((

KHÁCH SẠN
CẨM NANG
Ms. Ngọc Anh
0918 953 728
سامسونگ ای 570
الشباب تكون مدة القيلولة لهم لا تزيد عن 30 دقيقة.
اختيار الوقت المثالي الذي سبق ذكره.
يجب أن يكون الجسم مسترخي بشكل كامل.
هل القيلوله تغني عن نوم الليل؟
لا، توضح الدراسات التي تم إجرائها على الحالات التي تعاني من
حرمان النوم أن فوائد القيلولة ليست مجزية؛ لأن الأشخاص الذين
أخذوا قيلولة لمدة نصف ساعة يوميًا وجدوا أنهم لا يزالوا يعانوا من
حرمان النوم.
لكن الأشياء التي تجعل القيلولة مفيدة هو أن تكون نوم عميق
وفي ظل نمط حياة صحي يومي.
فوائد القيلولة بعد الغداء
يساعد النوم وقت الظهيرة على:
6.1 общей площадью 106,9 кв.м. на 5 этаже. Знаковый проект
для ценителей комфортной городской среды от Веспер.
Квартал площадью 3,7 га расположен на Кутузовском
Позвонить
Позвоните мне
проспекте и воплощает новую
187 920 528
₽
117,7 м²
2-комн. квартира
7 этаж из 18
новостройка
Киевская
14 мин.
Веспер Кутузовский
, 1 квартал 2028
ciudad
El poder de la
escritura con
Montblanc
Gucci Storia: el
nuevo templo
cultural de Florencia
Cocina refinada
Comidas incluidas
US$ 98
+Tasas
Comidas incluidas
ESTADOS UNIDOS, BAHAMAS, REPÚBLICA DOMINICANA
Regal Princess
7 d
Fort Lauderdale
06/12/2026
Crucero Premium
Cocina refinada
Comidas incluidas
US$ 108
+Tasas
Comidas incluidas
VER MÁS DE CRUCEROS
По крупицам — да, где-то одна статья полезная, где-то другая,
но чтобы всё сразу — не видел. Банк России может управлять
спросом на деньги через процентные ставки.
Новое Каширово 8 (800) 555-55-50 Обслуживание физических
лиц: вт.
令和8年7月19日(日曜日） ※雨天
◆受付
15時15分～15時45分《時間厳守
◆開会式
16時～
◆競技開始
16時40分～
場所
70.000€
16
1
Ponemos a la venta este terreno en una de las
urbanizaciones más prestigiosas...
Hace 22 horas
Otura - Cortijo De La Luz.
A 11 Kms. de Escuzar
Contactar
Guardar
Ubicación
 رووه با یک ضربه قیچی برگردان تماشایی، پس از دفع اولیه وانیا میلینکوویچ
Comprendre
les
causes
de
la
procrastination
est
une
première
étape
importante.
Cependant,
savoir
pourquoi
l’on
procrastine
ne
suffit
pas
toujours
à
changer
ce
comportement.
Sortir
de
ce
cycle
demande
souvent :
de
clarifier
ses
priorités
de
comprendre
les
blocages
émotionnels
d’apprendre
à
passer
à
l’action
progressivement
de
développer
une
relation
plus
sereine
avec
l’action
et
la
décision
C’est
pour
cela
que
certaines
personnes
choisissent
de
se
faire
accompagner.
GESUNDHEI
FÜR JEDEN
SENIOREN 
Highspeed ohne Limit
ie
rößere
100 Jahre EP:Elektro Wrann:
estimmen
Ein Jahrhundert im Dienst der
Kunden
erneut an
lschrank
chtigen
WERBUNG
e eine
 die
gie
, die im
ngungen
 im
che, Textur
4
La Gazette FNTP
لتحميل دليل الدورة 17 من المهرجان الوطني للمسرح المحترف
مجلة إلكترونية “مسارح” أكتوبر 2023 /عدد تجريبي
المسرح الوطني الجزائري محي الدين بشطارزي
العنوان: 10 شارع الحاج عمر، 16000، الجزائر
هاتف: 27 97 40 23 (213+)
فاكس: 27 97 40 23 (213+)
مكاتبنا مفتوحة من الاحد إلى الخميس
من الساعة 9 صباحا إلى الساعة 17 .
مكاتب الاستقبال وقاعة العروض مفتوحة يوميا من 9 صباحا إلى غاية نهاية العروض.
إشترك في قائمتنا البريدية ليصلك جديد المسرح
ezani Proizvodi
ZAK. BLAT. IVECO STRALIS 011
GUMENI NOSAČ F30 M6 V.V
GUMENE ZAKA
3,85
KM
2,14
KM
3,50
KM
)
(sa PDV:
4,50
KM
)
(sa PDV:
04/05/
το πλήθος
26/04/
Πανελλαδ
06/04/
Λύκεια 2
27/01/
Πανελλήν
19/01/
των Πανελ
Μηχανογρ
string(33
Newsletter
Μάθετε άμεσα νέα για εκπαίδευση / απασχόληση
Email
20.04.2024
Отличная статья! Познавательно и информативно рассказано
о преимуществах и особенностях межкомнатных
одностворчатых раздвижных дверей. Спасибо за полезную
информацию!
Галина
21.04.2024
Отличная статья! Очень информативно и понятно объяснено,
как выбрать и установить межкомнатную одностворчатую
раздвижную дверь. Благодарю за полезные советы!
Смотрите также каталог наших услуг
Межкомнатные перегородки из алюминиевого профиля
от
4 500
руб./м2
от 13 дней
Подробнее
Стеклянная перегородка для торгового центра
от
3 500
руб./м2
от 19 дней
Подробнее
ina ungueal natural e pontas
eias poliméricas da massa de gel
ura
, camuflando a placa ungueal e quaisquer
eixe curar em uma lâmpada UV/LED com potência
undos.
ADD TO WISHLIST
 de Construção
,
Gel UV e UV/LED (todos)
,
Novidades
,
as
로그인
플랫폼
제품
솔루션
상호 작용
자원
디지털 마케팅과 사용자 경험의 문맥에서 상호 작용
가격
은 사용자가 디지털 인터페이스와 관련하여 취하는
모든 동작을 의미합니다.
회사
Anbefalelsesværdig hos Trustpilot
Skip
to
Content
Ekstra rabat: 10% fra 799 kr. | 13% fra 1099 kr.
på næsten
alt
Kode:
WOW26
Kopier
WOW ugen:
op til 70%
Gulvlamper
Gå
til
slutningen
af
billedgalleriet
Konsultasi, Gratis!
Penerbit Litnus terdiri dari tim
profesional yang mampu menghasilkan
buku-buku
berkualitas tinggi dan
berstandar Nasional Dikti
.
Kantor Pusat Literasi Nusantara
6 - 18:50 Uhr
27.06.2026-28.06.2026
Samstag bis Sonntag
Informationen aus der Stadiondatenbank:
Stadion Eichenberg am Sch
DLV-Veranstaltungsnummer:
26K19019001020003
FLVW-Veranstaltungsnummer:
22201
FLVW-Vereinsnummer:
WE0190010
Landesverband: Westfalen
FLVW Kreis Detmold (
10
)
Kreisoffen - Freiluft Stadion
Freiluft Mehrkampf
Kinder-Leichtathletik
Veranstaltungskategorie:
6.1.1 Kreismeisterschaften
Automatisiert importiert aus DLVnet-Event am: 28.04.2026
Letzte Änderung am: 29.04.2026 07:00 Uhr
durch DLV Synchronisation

))

Copy out every record above once more, precisely as written.

KHÁCH SẠN
CẨM NANG
Ms. Ngọc Anh
0918 953 728
سامسونگ ای 570
الشباب تكون مدة القيلولة لهم لا تزيد عن 30 دقيقة.
اختيار الوقت المثالي الذي سبق ذكره.
يجب أن يكون الجسم مسترخي بشكل كامل.
هل القيلوله تغني عن نوم الليل؟
لا، توضح الدراسات التي تم إجرائها على الحالات التي تعاني من
حرمان النوم أن فوائد القيلولة ليست مجزية؛ لأن الأشخاص الذين
أخذوا قيلولة لمدة نصف ساعة يوميًا وجدوا أنهم لا يزالوا يعانوا من
حرمان النوم.
لكن الأشياء التي تجعل القيلولة مفيدة هو أن تكون نوم عميق
وفي ظل نمط حياة صحي يومي.
فوائد القيلولة بعد الغداء
يساعد النوم وقت الظهيرة على:
6.1 общей площадью 106,9 кв.м. на 5 этаже. Знаковый проект
для ценителей комфортной городской среды от Веспер.
Квартал площадью 3,7 га расположен на Кутузовском
Позвонить
Позвоните мне
проспекте и воплощает новую
187 920 528
₽
117,7 м²
2-комн. квартира
7 этаж из 18
новостройка
Киевская
14 мин.
Веспер Кутузовский
, 1 квартал 2028
ciudad
El poder de la
escritura con
Montblanc
Gucci Storia: el
nuevo templo
cultural de Florencia
Cocina refinada
Comidas incluidas
US$ 98
+Tasas
Comidas incluidas
ESTADOS UNIDOS, BAHAMAS, REPÚBLICA DOMINICANA
Regal Princess
7 d
Fort Lauderdale
06/12/2026
Crucero Premium
Cocina refinada
Comidas incluidas
US$ 108
+Tasas
Comidas incluidas
VER MÁS DE CRUCEROS
По крупицам — да, где-то одна статья полезная, где-то другая,
но чтобы всё сразу — не видел. Банк России может управлять
спросом на деньги через процентные ставки.
Новое Каширово 8 (800) 555-55-50 Обслуживание физических
лиц: вт.
令和8年7月19日(日曜日） ※雨天
◆受付
15時15分～15時45分《時間厳守
◆開会式
16時～
◆競技開始
16時40分～
場所
70.000€
16
1
Ponemos a la venta este terreno en una de las
urbanizaciones más prestigiosas...
Hace 22 horas
Otura - Cortijo De La Luz.
A 11 Kms. de Escuzar
Contactar
Guardar
Ubicación
 رووه با یک ضربه قیچی برگردان تماشایی، پس از دفع اولیه وانیا میلینکوویچ
Comprendre
les
causes
de
la
procrastination
est
une
première
étape
importante.
Cependant,
savoir
pourquoi
l’on
procrastine
ne
suffit
pas
toujours
à
changer
ce
comportement.
Sortir
de
ce
cycle
demande
souvent :
de
clarifier
ses
priorités
de
comprendre
les
blocages
émotionnels
d’apprendre
à
passer
à
l’action
progressivement
de
développer
une
relation
plus
sereine
avec
l’action
et
la
décision
C’est
pour
cela
que
certaines
personnes
choisissent
de
se
faire
accompagner.
GESUNDHEI
FÜR JEDEN
SENIOREN 
Highspeed ohne Limit
ie
rößere
100 Jahre EP:Elektro Wrann:
estimmen
Ein Jahrhundert im Dienst der
Kunden
erneut an
lschrank
chtigen
WERBUNG
e eine
 die
gie
, die im
ngungen
 im
che, Textur
4
La Gazette FNTP
لتحميل دليل الدورة 17 من المهرجان الوطني للمسرح المحترف
مجلة إلكترونية “مسارح” أكتوبر 2023 /عدد تجريبي
المسرح الوطني الجزائري محي الدين بشطارزي
العنوان: 10 شارع الحاج عمر، 16000، الجزائر
هاتف: 27 97 40 23 (213+)
فاكس: 27 97 40 23 (213+)
مكاتبنا مفتوحة من الاحد إلى الخميس
من الساعة 9 صباحا إلى الساعة 17 .
مكاتب الاستقبال وقاعة العروض مفتوحة يوميا من 9 صباحا إلى غاية نهاية العروض.
إشترك في قائمتنا البريدية ليصلك جديد المسرح
ezani Proizvodi
ZAK. BLAT. IVECO STRALIS 011
GUMENI NOSAČ F30 M6 V.V
GUMENE ZAKA
3,85
KM
2,14
KM
3,50
KM
)
(sa PDV:
4,50
KM
)
(sa PDV:
04/05/
το πλήθος
26/04/
Πανελλαδ
06/04/
Λύκεια 2
27/01/
Πανελλήν
19/01/
των Πανελ
Μηχανογρ
string(33
Newsletter
Μάθετε άμεσα νέα για εκπαίδευση / απασχόληση
Email
20.04.2024
Отличная статья! Познавательно и информативно рассказано
о преимуществах и особенностях межкомнатных
одностворчатых раздвижных дверей. Спасибо за полезную
информацию!
Галина
21.04.2024
Отличная статья! Очень информативно и понятно объяснено,
как выбрать и установить межкомнатную одностворчатую
раздвижную дверь. Благодарю за полезные советы!
Смотрите также каталог наших услуг
Межкомнатные перегородки из алюминиевого профиля
от
4 500
руб./м2
от 13 дней
Подробнее
Стеклянная перегородка для торгового центра
от
3 500
руб./м2
от 19 дней
Подробнее
ina ungueal natural e pontas
eias poliméricas da massa de gel
ura
, camuflando a placa ungueal e quaisquer
eixe curar em uma lâmpada UV/LED com potência
undos.
ADD TO WISHLIST
 de Construção
,
Gel UV e UV/LED (todos)
,
Novidades
,
as
로그인
플랫폼
제품
솔루션
상호 작용
자원
디지털 마케팅과 사용자 경험의 문맥에서 상호 작용
가격
은 사용자가 디지털 인터페이스와 관련하여 취하는
모든 동작을 의미합니다.
회사
Anbefalelsesværdig hos Trustpilot
Skip
to
Content
Ekstra rabat: 10% fra 799 kr. | 13% fra 1099 kr.
på næsten
alt
Kode:
WOW26
Kopier
WOW ugen:
op til 70%
Gulvlamper
Gå
til
slutningen
af
billedgalleriet
Konsultasi, Gratis!
Penerbit Litnus terdiri dari tim
profesional yang mampu menghasilkan
buku-buku
berkualitas tinggi dan
berstandar Nasional Dikti
.
Kantor Pusat Literasi Nusantara
6 - 18:50 Uhr
27.06.2026-28.06.2026
Samstag bis Sonntag
Informationen aus der Stadiondatenbank:
Stadion Eichenberg am Sch
DLV-Veranstaltungsnummer:
26K19019001020003
FLVW-Veranstaltungsnummer:
22201
FLVW-Vereinsnummer:
WE0190010
Landesverband: Westfalen
FLVW Kreis Detmold (
10
)
Kreisoffen - Freiluft Stadion
Freiluft Mehrkampf
Kinder-Leichtathletik
Veranstaltungskategorie:
6.1.1 Kreismeisterschaften
Automatisiert importiert aus DLVnet-Event am: 28.04.2026
Letzte Änderung am: 29.04.2026 07:00 Uhr
durch DLV Synchronisation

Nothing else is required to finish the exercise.